Despite the uphill battle, Palin lawyer Kenneth Turkel insisted to jurors during closing arguments on Friday that the Times was “keen on turning a blind eye” to the truth and did not seem to care about whether their editorial harmed the former Republican governor. Turkel also argued the Times has a history of slamming conservative politicians and did not care about defaming Palin because “she’s one of them.”
“All they had to do was care a little bit. All they had to do was dislike my client a little less,” Turkel said.
Lawyers for the Times, however, argued that Bennet and the newspaper made an “honest mistake” in erroneously connecting Palin’s PAC to the 2011 shooting. The piece in question was published on June 14, 2017, just hours after Louisiana Rep. Steve Scalise was wounded by a man who opened fire on a congressional baseball practice in Washington. The shooter was later identified as a vehement supporter of Vermont Sen. Bernie Sanders.
“That’s all this was,” lawyer David Axelrod said during closing arguments on Friday. He conceded that no link was ever found between Palin’s map and Jared Lee Loughner, the Arizona shooter who had mental illness and a long-running fixation on Giffords; the Times moved “very quickly” to correct their mistake, he said.

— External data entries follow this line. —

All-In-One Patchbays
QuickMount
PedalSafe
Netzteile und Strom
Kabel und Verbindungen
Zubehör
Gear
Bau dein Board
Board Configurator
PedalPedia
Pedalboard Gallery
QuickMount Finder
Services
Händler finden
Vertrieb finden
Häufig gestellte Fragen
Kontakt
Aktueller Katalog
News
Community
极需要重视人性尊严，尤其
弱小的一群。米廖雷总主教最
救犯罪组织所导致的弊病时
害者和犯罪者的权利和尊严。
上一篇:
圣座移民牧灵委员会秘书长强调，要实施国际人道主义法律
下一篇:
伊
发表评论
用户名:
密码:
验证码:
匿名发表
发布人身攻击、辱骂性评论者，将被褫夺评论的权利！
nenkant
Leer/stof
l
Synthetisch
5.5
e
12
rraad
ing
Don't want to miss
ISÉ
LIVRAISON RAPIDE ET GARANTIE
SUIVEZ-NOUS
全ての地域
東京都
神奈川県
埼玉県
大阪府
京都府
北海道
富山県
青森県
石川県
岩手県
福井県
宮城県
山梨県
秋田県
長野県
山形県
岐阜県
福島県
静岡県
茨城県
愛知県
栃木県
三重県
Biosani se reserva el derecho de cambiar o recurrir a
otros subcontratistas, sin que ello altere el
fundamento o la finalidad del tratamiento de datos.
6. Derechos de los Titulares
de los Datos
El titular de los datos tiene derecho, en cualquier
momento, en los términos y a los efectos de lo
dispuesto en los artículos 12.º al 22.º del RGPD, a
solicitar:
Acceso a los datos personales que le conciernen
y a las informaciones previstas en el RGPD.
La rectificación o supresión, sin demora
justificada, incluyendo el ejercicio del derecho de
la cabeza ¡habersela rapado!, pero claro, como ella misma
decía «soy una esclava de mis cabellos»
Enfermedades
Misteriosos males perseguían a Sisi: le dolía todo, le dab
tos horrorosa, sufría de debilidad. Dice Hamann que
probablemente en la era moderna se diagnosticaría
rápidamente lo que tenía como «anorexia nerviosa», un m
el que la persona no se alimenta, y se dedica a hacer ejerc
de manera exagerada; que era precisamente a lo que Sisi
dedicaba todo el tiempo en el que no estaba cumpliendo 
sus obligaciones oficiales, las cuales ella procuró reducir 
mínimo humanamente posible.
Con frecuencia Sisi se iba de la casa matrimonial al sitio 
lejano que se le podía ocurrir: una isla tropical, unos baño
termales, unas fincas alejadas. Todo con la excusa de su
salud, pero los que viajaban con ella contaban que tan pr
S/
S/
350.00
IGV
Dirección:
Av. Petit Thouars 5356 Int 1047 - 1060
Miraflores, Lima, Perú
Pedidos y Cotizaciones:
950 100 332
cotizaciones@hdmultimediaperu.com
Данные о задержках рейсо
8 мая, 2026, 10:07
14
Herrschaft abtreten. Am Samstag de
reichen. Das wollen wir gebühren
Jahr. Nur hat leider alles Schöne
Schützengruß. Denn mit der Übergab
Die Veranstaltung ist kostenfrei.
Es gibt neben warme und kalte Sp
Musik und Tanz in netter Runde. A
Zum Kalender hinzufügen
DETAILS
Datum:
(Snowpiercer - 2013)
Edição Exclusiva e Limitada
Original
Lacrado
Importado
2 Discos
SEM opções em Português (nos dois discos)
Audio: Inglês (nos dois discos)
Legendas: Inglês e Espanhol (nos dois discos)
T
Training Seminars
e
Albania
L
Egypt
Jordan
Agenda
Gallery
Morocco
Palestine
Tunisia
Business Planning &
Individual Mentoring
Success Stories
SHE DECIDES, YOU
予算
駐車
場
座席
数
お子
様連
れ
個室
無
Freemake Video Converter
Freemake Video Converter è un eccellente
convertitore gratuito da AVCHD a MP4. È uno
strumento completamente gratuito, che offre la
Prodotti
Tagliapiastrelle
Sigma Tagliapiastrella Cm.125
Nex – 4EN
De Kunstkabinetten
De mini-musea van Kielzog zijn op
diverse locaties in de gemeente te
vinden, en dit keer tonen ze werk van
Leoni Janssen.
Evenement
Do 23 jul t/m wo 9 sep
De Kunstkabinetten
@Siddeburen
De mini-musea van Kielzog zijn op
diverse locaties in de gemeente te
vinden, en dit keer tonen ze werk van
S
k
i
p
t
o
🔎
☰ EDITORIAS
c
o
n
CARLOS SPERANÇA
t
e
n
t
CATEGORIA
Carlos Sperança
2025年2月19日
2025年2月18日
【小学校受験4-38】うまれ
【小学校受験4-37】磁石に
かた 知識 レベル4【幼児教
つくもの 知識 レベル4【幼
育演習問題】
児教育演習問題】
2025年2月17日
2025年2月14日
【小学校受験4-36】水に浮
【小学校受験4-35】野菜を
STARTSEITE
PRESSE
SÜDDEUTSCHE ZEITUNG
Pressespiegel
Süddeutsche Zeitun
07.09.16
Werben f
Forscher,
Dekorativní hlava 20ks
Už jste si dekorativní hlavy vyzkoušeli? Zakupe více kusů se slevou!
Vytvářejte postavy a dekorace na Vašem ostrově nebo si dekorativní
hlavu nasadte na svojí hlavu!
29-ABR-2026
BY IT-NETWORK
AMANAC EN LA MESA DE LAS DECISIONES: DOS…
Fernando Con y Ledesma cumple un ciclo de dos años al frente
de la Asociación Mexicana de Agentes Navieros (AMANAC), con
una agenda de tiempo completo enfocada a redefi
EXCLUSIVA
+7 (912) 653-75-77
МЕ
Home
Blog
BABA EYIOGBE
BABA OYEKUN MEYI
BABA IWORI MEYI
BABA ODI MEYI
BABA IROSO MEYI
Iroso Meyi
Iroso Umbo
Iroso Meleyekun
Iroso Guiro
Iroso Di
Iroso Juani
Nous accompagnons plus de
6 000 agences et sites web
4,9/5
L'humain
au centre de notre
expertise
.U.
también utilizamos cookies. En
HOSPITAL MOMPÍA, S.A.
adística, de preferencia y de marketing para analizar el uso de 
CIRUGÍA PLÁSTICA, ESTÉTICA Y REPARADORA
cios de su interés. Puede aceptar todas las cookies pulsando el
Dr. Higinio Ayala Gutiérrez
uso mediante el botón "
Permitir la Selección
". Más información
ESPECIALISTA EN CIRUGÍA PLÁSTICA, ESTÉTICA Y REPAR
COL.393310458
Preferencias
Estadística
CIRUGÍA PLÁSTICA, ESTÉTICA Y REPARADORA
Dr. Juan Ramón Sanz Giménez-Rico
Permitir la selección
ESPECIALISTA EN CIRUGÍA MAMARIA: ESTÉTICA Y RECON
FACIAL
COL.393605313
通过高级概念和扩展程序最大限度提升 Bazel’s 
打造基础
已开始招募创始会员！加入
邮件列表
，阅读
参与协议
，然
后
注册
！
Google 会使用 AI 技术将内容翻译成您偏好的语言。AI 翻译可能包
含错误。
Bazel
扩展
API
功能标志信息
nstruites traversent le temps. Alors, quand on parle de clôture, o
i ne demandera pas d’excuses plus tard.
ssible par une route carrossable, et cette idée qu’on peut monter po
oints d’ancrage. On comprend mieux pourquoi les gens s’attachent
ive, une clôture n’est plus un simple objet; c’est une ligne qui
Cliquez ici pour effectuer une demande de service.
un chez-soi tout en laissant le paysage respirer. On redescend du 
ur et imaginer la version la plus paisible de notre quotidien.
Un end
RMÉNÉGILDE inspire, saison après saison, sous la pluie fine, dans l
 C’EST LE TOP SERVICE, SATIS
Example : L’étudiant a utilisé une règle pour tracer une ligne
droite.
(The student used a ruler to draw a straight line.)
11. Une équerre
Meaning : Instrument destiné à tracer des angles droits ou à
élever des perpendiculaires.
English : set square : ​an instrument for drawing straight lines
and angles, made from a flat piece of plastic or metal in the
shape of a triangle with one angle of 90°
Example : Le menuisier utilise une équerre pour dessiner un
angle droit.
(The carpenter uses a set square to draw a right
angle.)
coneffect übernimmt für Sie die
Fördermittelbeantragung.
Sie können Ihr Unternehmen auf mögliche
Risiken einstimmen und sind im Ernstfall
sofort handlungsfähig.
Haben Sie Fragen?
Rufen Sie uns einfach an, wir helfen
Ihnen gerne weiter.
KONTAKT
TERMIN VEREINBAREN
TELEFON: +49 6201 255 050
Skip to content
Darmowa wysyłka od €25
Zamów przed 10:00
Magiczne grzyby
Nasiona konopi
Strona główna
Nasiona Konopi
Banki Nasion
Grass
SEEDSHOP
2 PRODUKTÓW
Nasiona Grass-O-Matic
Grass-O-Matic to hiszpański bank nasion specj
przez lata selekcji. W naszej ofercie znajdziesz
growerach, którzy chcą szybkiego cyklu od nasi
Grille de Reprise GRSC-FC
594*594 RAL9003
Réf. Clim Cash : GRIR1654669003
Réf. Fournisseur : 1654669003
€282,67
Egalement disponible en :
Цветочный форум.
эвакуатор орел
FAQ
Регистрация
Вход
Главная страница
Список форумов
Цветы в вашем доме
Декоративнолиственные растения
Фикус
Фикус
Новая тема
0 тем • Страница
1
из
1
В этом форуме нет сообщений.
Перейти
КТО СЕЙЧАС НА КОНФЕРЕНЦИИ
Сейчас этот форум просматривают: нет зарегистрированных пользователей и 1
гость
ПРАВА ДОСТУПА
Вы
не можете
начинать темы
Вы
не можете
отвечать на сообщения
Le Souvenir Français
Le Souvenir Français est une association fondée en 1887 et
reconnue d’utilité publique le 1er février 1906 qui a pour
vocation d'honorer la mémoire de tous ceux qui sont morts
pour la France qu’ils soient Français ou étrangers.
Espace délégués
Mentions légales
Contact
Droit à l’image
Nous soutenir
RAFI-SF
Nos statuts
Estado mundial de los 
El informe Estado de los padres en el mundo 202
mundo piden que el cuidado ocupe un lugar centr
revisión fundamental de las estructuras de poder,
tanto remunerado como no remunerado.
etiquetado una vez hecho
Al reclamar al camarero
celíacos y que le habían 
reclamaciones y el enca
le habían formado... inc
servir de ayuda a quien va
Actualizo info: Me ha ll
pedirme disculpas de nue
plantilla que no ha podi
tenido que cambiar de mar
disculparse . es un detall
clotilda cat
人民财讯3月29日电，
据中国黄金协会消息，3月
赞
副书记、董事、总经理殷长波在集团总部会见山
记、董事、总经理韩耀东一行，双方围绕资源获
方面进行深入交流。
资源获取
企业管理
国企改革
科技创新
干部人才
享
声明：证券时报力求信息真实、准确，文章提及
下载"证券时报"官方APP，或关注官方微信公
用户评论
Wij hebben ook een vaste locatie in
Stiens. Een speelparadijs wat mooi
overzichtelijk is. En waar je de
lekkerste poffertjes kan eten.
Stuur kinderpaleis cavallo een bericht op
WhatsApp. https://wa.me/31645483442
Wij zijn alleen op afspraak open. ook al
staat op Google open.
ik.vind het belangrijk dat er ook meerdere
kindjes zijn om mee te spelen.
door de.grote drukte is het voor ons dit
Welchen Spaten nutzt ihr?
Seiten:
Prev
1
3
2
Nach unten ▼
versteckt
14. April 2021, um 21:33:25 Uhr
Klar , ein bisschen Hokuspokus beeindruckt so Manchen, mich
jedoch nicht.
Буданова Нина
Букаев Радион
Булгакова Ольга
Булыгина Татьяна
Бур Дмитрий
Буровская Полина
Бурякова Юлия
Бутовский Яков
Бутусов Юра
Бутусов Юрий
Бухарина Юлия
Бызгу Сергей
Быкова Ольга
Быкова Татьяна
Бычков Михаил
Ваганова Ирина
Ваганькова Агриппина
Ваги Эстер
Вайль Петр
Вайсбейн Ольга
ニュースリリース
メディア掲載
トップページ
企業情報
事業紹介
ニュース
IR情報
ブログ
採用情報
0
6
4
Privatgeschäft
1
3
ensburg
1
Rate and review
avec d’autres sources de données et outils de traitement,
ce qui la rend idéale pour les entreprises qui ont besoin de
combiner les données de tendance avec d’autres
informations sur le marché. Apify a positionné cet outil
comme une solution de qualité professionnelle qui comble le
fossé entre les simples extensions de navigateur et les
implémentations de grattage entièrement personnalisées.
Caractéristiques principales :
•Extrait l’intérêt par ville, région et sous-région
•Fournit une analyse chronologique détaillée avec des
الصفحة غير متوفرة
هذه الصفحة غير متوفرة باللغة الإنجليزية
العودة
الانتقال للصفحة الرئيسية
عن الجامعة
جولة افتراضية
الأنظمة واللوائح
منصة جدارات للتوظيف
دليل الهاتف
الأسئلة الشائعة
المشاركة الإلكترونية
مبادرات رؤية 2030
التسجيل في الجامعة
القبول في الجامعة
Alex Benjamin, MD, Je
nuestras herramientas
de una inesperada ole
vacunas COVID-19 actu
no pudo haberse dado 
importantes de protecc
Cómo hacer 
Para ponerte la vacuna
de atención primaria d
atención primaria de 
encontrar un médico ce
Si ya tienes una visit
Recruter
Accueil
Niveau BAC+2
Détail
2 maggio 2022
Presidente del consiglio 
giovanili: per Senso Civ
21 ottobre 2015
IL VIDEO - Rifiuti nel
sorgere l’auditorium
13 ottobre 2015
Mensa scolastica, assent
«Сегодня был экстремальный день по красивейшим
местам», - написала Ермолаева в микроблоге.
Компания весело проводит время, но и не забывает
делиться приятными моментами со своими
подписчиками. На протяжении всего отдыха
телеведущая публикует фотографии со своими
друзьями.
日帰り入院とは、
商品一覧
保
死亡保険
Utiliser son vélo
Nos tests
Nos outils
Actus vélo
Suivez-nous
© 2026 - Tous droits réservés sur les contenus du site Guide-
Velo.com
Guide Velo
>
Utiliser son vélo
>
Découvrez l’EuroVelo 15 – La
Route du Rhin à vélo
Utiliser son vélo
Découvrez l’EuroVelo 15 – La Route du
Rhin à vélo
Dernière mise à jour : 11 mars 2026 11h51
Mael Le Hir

It was an “honest mistake that caused James Bennet to stay up all night,” Axelrod stressed to prove that the former editor did not intentionally try to harm Palin in an editorial that was supposed to be about gun policy. The Times corrected the editorial less than 24 hours after it was published, though the mea culpa notably did not mention Palin by name nor did it remove the Republican’s name in the column itself.
Axelrod went on to argue that Palin did not suffer any career harm as a result of the Times piece, since she has made a career out of paid speeches and TV appearances, including a 2020 stint on The Masked Singer.
Taking the stand on Thursday, Palin stressed to jurors how “powerless” she felt when she saw the editorial and the newspaper’s ultimate decision not to remove her name from the piece.
“I knew that… if I wanted to raise my head and try to get the word out, that there were untruths printed once again, I knew that I was up against Goliath…and I was David,” Palin said.
A day earlier, Bennet took the stand to discuss errors in the editorial process that led to the published piece, which was originally drafted by now-reporter Elizabeth Williamson—including how he did not personally conduct any research himself. That may have contributed to the piece wrongly suggesting a map circulated by Palin’s PAC in 2010 had placed crosshairs on individual members of Congress, when in fact they were placed on congressional districts. Crucially, the original editorial said “the link to political incitement was clear” between Palin’s political activities and the shooting.
“This is my fault right? I am the one who wrote those sentences,” Bennet said on Tuesday, saying that the mistake was born out of rushing to meet a deadline in a move that he has lived to regret.